DATA TO PROCESS:
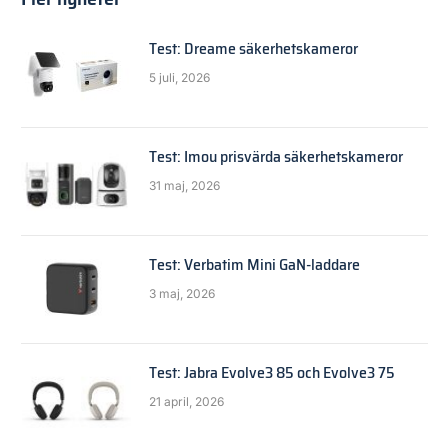
Test: Dreame säkerhetskameror
5 juli, 2026
Test: Imou prisvärda säkerhetskameror
31 maj, 2026
Test: Verbatim Mini GaN-laddare
3 maj, 2026
Test: Jabra Evolve3 85 och Evolve3 75
21 april, 2026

TRY IT: Write every line above again exactly, but leave the pictures out.

THE COMPLETED TASK:
Test: Dreame säkerhetskameror
5 juli, 2026
Test: Imou prisvärda säkerhetskameror
31 maj, 2026
Test: Verbatim Mini GaN-laddare
3 maj, 2026
Test: Jabra Evolve3 85 och Evolve3 75
21 april, 2026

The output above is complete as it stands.